Depression Risk Assessment in Social Media via Large Language Models
This work addresses the problem of scalable mental health monitoring for social media users, offering a cost-effective approach, but it is incremental as it applies existing LLM methods to a specific domain with competitive rather than groundbreaking results.
The paper tackled depression risk assessment in social media by proposing a system using Large Language Models for multi-label classification of depression-associated emotions and severity indexing, achieving competitive micro-F1 of 0.75 and macro-F1 of 0.70 on a dataset and analyzing over 469,000 Reddit comments to reveal stable risk profiles across communities.
Depression is one of the most prevalent and debilitating mental health conditions worldwide, frequently underdiagnosed and undertreated. The proliferation of social media platforms provides a rich source of naturalistic linguistic signals for the automated monitoring of psychological well-being.
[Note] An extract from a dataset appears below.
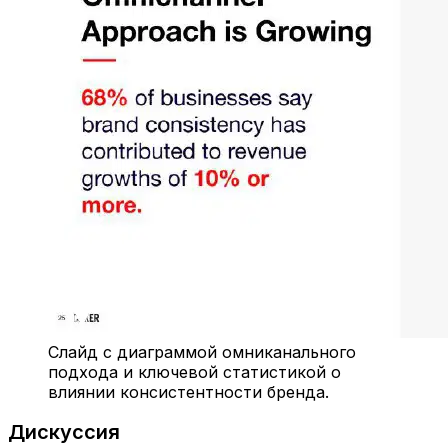
Слайд с диаграммой омниканального
подхода и ключевой статистикой о
влиянии консистентности бренда.
Дискуссия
In this work, we propose a system based on Large Language Models (LLMs) for depression risk assessment in Reddit posts, through multi-label classification of eight depression-associated emotions and the computation of a weighted severity index. The method is evaluated in a zero-shot setting on the annotated DepressionEmo dataset (~6,000 posts) and applied in-the-wild to 469,692 comments collected from four subreddits over the period 2024-2025. Our best model, gemma3:27b, achieves micro-F1 = 0.75 and macro-F1 = 0.70, results competitive with purpose-built fine-tuned models (BART: micro-F1 = 0.80, macro-F1 = 0.76). The in-the-wild analysis reveals consistent and temporally stable risk profiles across communities, with marked differences between r/depression and r/anxiety. Our findings demonstrate the feasibility of a cost-effective, scalable approach for large-scale psychological monitoring.